The U.S. government’s funding of biomedical research on monkeys started in the 1960s, when Congress passed legislation creating the Regional Primate Research Centers (RPRC), under the NIH.

The RPRC program aimed “to provide scientists with specialized resources to conduct research with nonhuman primates,” according to the National Primate Research Center’s timeline.

Since then, U.S. biomedical research involving monkeys has dramatically increased.

A 2004 study of primate research revealed the U.S. used more non-human primates in research per year than any other country in the world.

“The U.S. government devotes approximately $575-800 million per year to primate research and care,” estimated the authors.

According to the study, monkeys in U.S. facilities were commonly used in HIV research, vaccine and drug testing, cognition studies, human pathologies/diseases research, drug abuse studies and xenotransplantation.

In June 2021, the Southwest National Primate Research Center at Texas Biomedical Research Institute announced more than $37 million in funding from the NIH to continue operations into 2026.

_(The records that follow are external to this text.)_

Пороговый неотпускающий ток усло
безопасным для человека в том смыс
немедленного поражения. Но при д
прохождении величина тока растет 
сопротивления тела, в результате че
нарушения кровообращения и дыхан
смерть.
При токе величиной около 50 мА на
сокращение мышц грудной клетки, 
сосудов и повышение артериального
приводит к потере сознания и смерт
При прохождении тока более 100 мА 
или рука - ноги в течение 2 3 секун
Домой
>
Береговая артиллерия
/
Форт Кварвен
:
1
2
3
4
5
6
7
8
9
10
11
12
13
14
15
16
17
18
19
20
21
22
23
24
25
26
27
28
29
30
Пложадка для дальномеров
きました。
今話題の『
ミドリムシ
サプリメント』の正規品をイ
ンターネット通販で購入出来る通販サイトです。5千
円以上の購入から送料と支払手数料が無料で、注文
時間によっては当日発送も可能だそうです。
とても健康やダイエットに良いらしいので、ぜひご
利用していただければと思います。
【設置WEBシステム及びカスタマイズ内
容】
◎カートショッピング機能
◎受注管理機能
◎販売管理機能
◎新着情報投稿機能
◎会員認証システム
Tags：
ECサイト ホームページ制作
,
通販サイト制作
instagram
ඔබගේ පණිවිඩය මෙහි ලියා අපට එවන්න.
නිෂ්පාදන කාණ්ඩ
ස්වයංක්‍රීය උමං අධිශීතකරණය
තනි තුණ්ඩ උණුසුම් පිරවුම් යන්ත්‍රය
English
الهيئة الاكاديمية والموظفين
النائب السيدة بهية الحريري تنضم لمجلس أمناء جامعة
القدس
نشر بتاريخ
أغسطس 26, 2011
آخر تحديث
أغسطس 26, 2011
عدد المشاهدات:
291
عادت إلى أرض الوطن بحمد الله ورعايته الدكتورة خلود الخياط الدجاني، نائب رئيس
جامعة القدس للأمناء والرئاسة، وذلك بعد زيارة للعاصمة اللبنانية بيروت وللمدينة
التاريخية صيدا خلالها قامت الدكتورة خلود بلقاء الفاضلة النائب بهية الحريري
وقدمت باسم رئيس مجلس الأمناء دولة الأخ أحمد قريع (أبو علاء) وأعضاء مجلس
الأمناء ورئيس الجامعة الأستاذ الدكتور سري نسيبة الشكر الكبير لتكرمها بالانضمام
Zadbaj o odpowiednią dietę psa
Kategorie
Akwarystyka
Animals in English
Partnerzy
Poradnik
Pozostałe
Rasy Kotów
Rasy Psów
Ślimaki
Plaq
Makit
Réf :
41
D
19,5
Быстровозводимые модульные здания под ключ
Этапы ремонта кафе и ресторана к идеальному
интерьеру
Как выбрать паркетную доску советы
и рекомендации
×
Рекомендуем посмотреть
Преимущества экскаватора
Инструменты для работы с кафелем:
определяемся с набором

The institute’s press release stated the funds were tagged to create facilities to house 800 non-human primates and provide veterinary care.

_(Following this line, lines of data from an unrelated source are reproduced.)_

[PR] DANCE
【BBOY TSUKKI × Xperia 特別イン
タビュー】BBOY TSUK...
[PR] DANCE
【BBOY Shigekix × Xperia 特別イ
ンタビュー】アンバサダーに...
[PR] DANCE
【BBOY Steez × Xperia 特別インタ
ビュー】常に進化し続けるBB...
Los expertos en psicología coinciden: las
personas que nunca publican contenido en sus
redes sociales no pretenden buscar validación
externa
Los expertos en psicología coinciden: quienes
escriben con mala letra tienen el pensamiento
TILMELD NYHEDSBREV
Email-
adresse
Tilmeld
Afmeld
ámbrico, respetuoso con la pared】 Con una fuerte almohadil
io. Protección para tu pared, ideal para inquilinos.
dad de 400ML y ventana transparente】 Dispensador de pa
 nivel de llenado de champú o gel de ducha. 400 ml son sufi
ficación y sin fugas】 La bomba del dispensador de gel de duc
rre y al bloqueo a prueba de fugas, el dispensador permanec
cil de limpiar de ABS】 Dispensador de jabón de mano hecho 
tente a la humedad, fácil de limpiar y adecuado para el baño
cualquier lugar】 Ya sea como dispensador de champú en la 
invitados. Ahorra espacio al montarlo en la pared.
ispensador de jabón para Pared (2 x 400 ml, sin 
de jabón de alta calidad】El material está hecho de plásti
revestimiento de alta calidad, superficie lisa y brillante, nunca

The institute said the nearly $40 million allocation of taxpayer monies would allow it to play a key role in the country’s non-human primate “shortage” and accelerate its growth in infectious disease research.

The NIH Office of the Director provided the grant under award number P51OD011133.

A few months later, the San Antonio Report reported Texas Biomedical received additional funding sources for the project, including a $4 million grant from the U.S. Economic Development Administration (EDA).

However, a search of records on the EDA website didn’t turn up evidence of the EDA passing grant money to Texas Biomedical.

Since 2020, scientists have tested scores of COVID-19 vaccines and treatments on primates before trials began in people, according to a July 2021 report in Nature, much of the work funded by U.S. taxpayers.

According to Nature, the NIH invested about $29 million in 2020 and 2021 in facility improvements at the NPRC, which it funds, and had plans to spend an additional $7.5 million.

In October 2021, the Biden administration proposed investing even more taxpayer money: Citing the pandemic, the administration proposed a 27% increase in funding for the NPRC in its budget request for the fiscal year 2022.

Between October 2019 and January 2021, more than 70,000 monkeys were imported to the U.S. for biomedical research, according to the CDC.